Il Governo egiziano ha finalmente concesso il permesso alla Carovana di solidarietà asiatica per Gaza (detta anche "Asia to Gaza" o "Asia1") di attraversare il suo territorio ed entrare a Gaza tramite il varco di confine di Al-Arish; così ha comunicato Khaled Abdel Mejid, membro del Congresso nazionale palestinese.

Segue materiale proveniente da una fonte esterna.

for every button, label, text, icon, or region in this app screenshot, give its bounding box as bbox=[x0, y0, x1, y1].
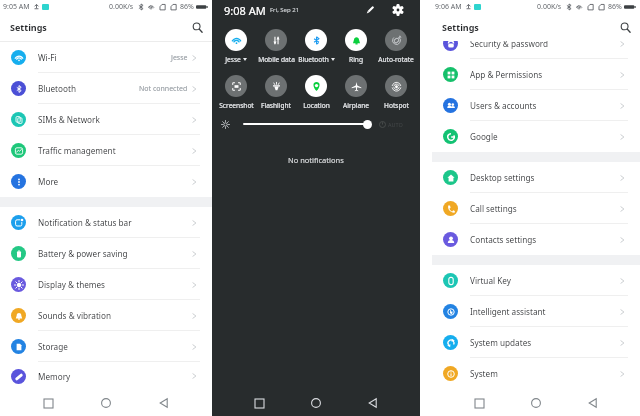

Secondo Mejid il nullaosta sarebber stato veicolato al Governo siriano tramite l'ambasciata egiziana a Damasco; la Carovana solidale si trova attualmente nel porto di Latakia, in Siria, in attesa di imbarcarsi per raggiungere l'Egitto e quindi Gaza.

Il Governo egiziano, tuttavia, non ha rinunciato a esercitare un arbitrio vessatorio nei confronti dei volontari e degli attivisti che da tutto il continente asiatico si sono mobilitati per alleviare le sofferenze della popolazione civile di Gaza, strangolata da quattro anni consecutivi di assedio sionista: infatti gli ufficiali egiziani hanno intimato al personale della Carovana di non fare imbarcare gli attivisti iraniani e giordani, nonché di lasciare a terra i generatori solari offerti dalla Repubblica iraniana.

In questo modo l'Egitto vuole mostrarsi fedele servitore indigeno del 'bwana' israeliano, che ha in timor panico l'idea che i legami di solidarietà e fratellanza fra il legittimo Governo palestinese espresso da Hamas e la Repubblica iraniana abbiano a rinsaldarsi e approfondirsi ulteriormente. I generatori solari iraniani, frutto dell'avanzata ricerca tecnologica di Teheran, potrebbero costituire un primo passo per rendere la Striscia di Gaza indipendente dal punto di vista energetico. Israele invece preferisce continuare a tenere le famiglie palestinesi al buio, o esposte al pericolo e all'inquinamento prodotto dai generatori a combustibile.

La Carovana di solidarietà asiatica per Gaza consegnerà comunque trecento tonnellate di materiali, fra cui viveri, farmaci di prima necessità e anche giocattoli e materiali scolastici per i bambini e i ragazzi della Striscia, la cui infanzia é resa difficile e dolorosa dalla durezza dell'assedio sionista, che ha trasformato la loro patria in un immenso ghetto.